Professor Maghbouleh's Early Researcher Award project, titled "Settlement, Integration and Stress: A 5-Yr Longitudinal Study of Syrian Newcomer Mothers and Teens in the GTA," builds on work that Maghbouleh began with Peng and Milkie and financial support from the Social Sciences and Humanities Research Council. This project focuses on how Syrian refugee mothers and teens experience family and integration-related stress in the three to five years following settlement. Because two-thirds of Canada’s Wave 1 of Syrian refugee newcomers are children under the age of 18 or the adults caring for them, it is reasonable to expect that they face the enormous tasks involved in acclimatizing themselves to a different culture and environment at the same time as they are dealing with the strains typically associated with childhood, adolescence and parenthood. This research will offer tangible strategies for Ontario's service providers, sponsor groups, and everyday citizens to more efficiently and effectively support newcomers.
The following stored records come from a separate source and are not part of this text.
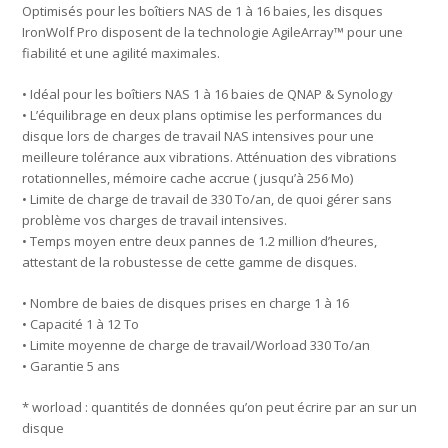
Optimisés pour les boîtiers NAS de 1 à 16 baies, les disques
IronWolf Pro disposent de la technologie AgileArray™ pour une
fiabilité et une agilité maximales.
• Idéal pour les boîtiers NAS 1 à 16 baies de QNAP & Synology
• L’équilibrage en deux plans optimise les performances du
disque lors de charges de travail NAS intensives pour une
meilleure tolérance aux vibrations. Atténuation des vibrations
rotationnelles, mémoire cache accrue ( jusqu’à 256 Mo)
• Limite de charge de travail de 330 To/an, de quoi gérer sans
problème vos charges de travail intensives.
• Temps moyen entre deux pannes de 1.2 million d’heures,
attestant de la robustesse de cette gamme de disques.
• Nombre de baies de disques prises en charge 1 à 16
• Capacité 1 à 12 To
• Limite moyenne de charge de travail/Worload 330 To/an
• Garantie 5 ans
* worload : quantités de données qu’on peut écrire par an sur un
disque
Professor Maghbouleh is an Assistant Professor of Sociology with teaching responsibilities at the University of Toronto, Mississauga campus. Her research program addresses the social integration of immigrants from the Middle East who settle in North America. This project follows the completion of her first major research project, on Iranians and race in the U.S., and the publication of her book, The Limits of Whiteness: Iranian Americans and the Everyday Politics of Race.